==== THE DATA ====

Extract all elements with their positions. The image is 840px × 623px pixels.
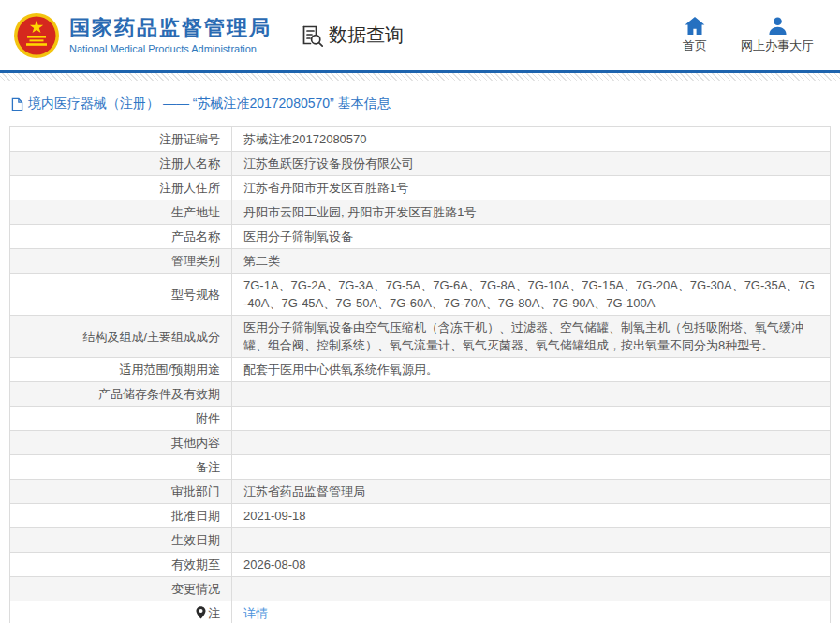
row-value: 配套于医用中心供氧系统作氧源用。 xyxy=(232,358,831,382)
table-row: 生效日期 xyxy=(10,528,831,553)
table-row: 注册证编号苏械注准20172080570 xyxy=(10,127,831,152)
table-row: 注册人住所江苏省丹阳市开发区百胜路1号 xyxy=(10,176,831,200)
data-query-label: 数据查询 xyxy=(329,22,404,48)
breadcrumb-text: 境内医疗器械（注册） —— “苏械注准20172080570” 基本信息 xyxy=(28,96,391,112)
table-row: 其他内容 xyxy=(10,431,831,455)
org-name-en: National Medical Products Administration xyxy=(69,43,272,54)
row-value: 丹阳市云阳工业园, 丹阳市开发区百胜路1号 xyxy=(232,200,831,225)
row-label: 审批部门 xyxy=(10,480,232,504)
row-label: 管理类别 xyxy=(10,249,232,274)
header-hatch-band xyxy=(0,73,840,81)
table-row: 注册人名称江苏鱼跃医疗设备股份有限公司 xyxy=(10,152,831,176)
table-row: 管理类别第二类 xyxy=(10,249,831,274)
detail-link[interactable]: 详情 xyxy=(243,606,268,620)
document-search-icon xyxy=(300,23,324,48)
row-value xyxy=(232,528,831,553)
row-value: 详情 xyxy=(232,601,831,623)
row-value: 2026-08-08 xyxy=(232,553,831,577)
row-label: 产品名称 xyxy=(10,225,232,249)
row-value xyxy=(232,577,831,601)
table-row: 生产地址丹阳市云阳工业园, 丹阳市开发区百胜路1号 xyxy=(10,200,831,225)
document-icon xyxy=(11,97,23,111)
row-value: 江苏省药品监督管理局 xyxy=(232,480,831,504)
row-value: 7G-1A、7G-2A、7G-3A、7G-5A、7G-6A、7G-8A、7G-1… xyxy=(232,274,831,316)
row-label: 备注 xyxy=(10,455,232,480)
row-label: 有效期至 xyxy=(10,553,232,577)
row-label: 结构及组成/主要组成成分 xyxy=(10,316,232,358)
row-label: 其他内容 xyxy=(10,431,232,455)
table-row: 型号规格7G-1A、7G-2A、7G-3A、7G-5A、7G-6A、7G-8A、… xyxy=(10,274,831,316)
row-value: 医用分子筛制氧设备由空气压缩机（含冻干机）、过滤器、空气储罐、制氧主机（包括吸附… xyxy=(232,316,831,358)
user-icon xyxy=(768,17,788,35)
row-value: 江苏省丹阳市开发区百胜路1号 xyxy=(232,176,831,200)
row-label: 注册人住所 xyxy=(10,176,232,200)
breadcrumb: 境内医疗器械（注册） —— “苏械注准20172080570” 基本信息 xyxy=(11,96,840,112)
header-nav: 首页 网上办事大厅 xyxy=(683,17,814,54)
row-value xyxy=(232,382,831,407)
row-label: 注册证编号 xyxy=(10,127,232,152)
row-value: 江苏鱼跃医疗设备股份有限公司 xyxy=(232,152,831,176)
row-label: 附件 xyxy=(10,407,232,431)
nav-item-home-label: 首页 xyxy=(683,37,707,54)
row-label: 生效日期 xyxy=(10,528,232,553)
row-label: 注 xyxy=(10,601,232,623)
table-row: 变更情况 xyxy=(10,577,831,601)
row-value: 第二类 xyxy=(232,249,831,274)
row-value xyxy=(232,431,831,455)
registration-info-table: 注册证编号苏械注准20172080570注册人名称江苏鱼跃医疗设备股份有限公司注… xyxy=(9,126,831,623)
row-value xyxy=(232,455,831,480)
info-table-body: 注册证编号苏械注准20172080570注册人名称江苏鱼跃医疗设备股份有限公司注… xyxy=(10,127,831,623)
row-value: 2021-09-18 xyxy=(232,504,831,528)
row-label: 变更情况 xyxy=(10,577,232,601)
table-row: 产品名称医用分子筛制氧设备 xyxy=(10,225,831,249)
row-label: 型号规格 xyxy=(10,274,232,316)
row-label: 批准日期 xyxy=(10,504,232,528)
nav-item-service-hall[interactable]: 网上办事大厅 xyxy=(741,17,814,54)
table-row: 注详情 xyxy=(10,601,831,623)
pin-icon xyxy=(196,606,206,619)
page-header: 国家药品监督管理局 National Medical Products Admi… xyxy=(0,0,840,70)
row-value: 苏械注准20172080570 xyxy=(232,127,831,152)
table-row: 批准日期2021-09-18 xyxy=(10,504,831,528)
row-value xyxy=(232,407,831,431)
table-row: 附件 xyxy=(10,407,831,431)
row-label: 注册人名称 xyxy=(10,152,232,176)
nav-item-service-hall-label: 网上办事大厅 xyxy=(741,37,814,54)
table-row: 结构及组成/主要组成成分医用分子筛制氧设备由空气压缩机（含冻干机）、过滤器、空气… xyxy=(10,316,831,358)
table-row: 适用范围/预期用途配套于医用中心供氧系统作氧源用。 xyxy=(10,358,831,382)
row-label: 生产地址 xyxy=(10,200,232,225)
data-query-menu[interactable]: 数据查询 xyxy=(300,22,404,48)
table-row: 审批部门江苏省药品监督管理局 xyxy=(10,480,831,504)
org-title-block: 国家药品监督管理局 National Medical Products Admi… xyxy=(69,16,272,53)
table-row: 有效期至2026-08-08 xyxy=(10,553,831,577)
table-row: 产品储存条件及有效期 xyxy=(10,382,831,407)
home-icon xyxy=(685,17,705,35)
row-value: 医用分子筛制氧设备 xyxy=(232,225,831,249)
row-label: 产品储存条件及有效期 xyxy=(10,382,232,407)
org-name-cn: 国家药品监督管理局 xyxy=(69,16,272,39)
row-label: 适用范围/预期用途 xyxy=(10,358,232,382)
nav-item-home[interactable]: 首页 xyxy=(683,17,707,54)
table-row: 备注 xyxy=(10,455,831,480)
national-emblem-logo xyxy=(13,12,60,59)
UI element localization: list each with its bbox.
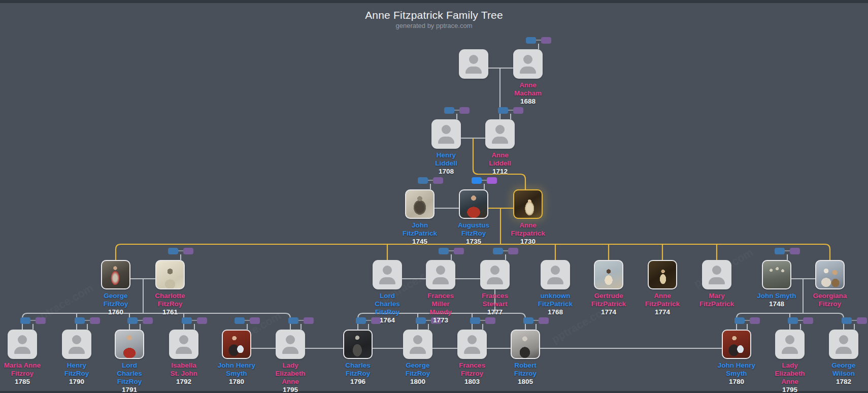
person-silhouette-icon [480,260,510,289]
person-node-maria-anne-fitzroy[interactable] [8,330,37,359]
father-chip[interactable] [470,317,480,324]
person-node-frances-stewart[interactable] [480,260,510,289]
mother-chip[interactable] [803,317,813,324]
father-chip[interactable] [127,317,138,324]
mother-chip[interactable] [508,248,518,254]
person-node-frances-fitzroy[interactable] [457,330,487,359]
mother-chip[interactable] [183,248,193,254]
person-node-lord-charles-fitzroy[interactable] [373,260,402,289]
mother-chip[interactable] [513,107,523,114]
father-chip[interactable] [168,248,178,254]
person-node-george-wilson[interactable] [829,330,858,359]
mother-chip[interactable] [790,248,800,254]
person-portrait-george-fitzroy[interactable] [101,260,130,289]
person-name: FitzRoy [99,378,160,386]
mother-chip[interactable] [485,317,495,324]
father-chip[interactable] [493,248,503,254]
parents-indicator[interactable] [493,248,518,254]
parents-indicator[interactable] [127,317,153,324]
parents-indicator[interactable] [523,317,549,324]
person-node-frances-miller-mundy[interactable] [426,260,455,289]
person-portrait-john-henry-smyth[interactable] [222,330,251,359]
person-name: Miller [410,300,471,308]
parents-indicator[interactable] [235,317,260,324]
father-chip[interactable] [842,317,852,324]
person-portrait-john-smyth[interactable] [762,260,791,289]
person-portrait-john-henry-smyth[interactable] [722,330,751,359]
mother-chip[interactable] [454,248,464,254]
parents-indicator[interactable] [842,317,867,324]
person-portrait-anne-fitzpatrick[interactable] [513,189,543,219]
parents-indicator[interactable] [775,248,800,254]
father-chip[interactable] [75,317,85,324]
mother-chip[interactable] [90,317,100,324]
father-chip[interactable] [182,317,192,324]
person-node-anne-liddell[interactable] [485,119,515,149]
person-name: Anne [497,81,558,89]
mother-chip[interactable] [541,37,551,44]
parents-indicator[interactable] [444,107,470,114]
person-name: Frances [464,292,525,300]
person-name: Anne [470,151,530,159]
father-chip[interactable] [288,317,298,324]
parents-indicator[interactable] [498,107,523,114]
person-node-george-fitzroy[interactable] [403,330,432,359]
parents-indicator[interactable] [182,317,207,324]
parents-indicator[interactable] [472,177,497,184]
father-chip[interactable] [439,248,449,254]
person-node-henry-fitzroy[interactable] [62,330,91,359]
father-chip[interactable] [526,37,536,44]
mother-chip[interactable] [143,317,153,324]
father-chip[interactable] [418,177,428,184]
mother-chip[interactable] [487,177,497,184]
mother-chip[interactable] [36,317,46,324]
person-portrait-robert-fitzroy[interactable] [511,330,540,359]
parents-indicator[interactable] [439,248,464,254]
person-node-mary-fitzpatrick[interactable] [702,260,731,289]
person-node-anne-macham[interactable] [513,49,543,79]
father-chip[interactable] [788,317,798,324]
father-chip[interactable] [20,317,30,324]
parents-indicator[interactable] [526,37,551,44]
parents-indicator[interactable] [735,317,760,324]
mother-chip[interactable] [304,317,314,324]
person-portrait-georgiana-fitzroy[interactable] [815,260,845,289]
mother-chip[interactable] [197,317,207,324]
parents-indicator[interactable] [75,317,100,324]
family-tree-canvas: Anne Fitzpatrick Family Tree generated b… [0,0,868,393]
parents-indicator[interactable] [470,317,495,324]
person-node-henry-liddell[interactable] [431,119,461,149]
father-chip[interactable] [444,107,454,114]
mother-chip[interactable] [433,177,443,184]
parents-indicator[interactable] [288,317,314,324]
person-name: FitzRoy [443,230,504,238]
person-node-person-0[interactable] [459,49,488,79]
father-chip[interactable] [472,177,482,184]
father-chip[interactable] [235,317,245,324]
person-portrait-john-fitzpatrick[interactable] [405,189,435,219]
parents-indicator[interactable] [168,248,193,254]
parents-indicator[interactable] [788,317,813,324]
person-portrait-lord-charles-fitzroy[interactable] [115,330,144,359]
mother-chip[interactable] [250,317,260,324]
father-chip[interactable] [775,248,785,254]
person-node-lady-elizabeth-anne[interactable] [775,330,805,359]
person-portrait-gertrude-fitzpatrick[interactable] [594,260,623,289]
person-portrait-charlotte-fitzroy[interactable] [155,260,185,289]
person-node-unknown-fitzpatrick[interactable] [541,260,570,289]
parents-indicator[interactable] [418,177,443,184]
mother-chip[interactable] [750,317,760,324]
person-portrait-augustus-fitzroy[interactable] [459,189,488,219]
mother-chip[interactable] [459,107,470,114]
father-chip[interactable] [523,317,533,324]
person-portrait-anne-fitzpatrick[interactable] [648,260,677,289]
person-name: John [389,221,450,230]
mother-chip[interactable] [539,317,549,324]
mother-chip[interactable] [857,317,867,324]
person-node-isabella-st-john[interactable] [169,330,198,359]
father-chip[interactable] [735,317,745,324]
person-portrait-charles-fitzroy[interactable] [343,330,373,359]
father-chip[interactable] [498,107,508,114]
parents-indicator[interactable] [20,317,46,324]
person-node-lady-elizabeth-anne[interactable] [276,330,305,359]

====

EXERCISE REQUIREMENTS
For the word "henry", count the lines of the listing that hold it, and reply with the count by itself.

YOUR SOLUTION
4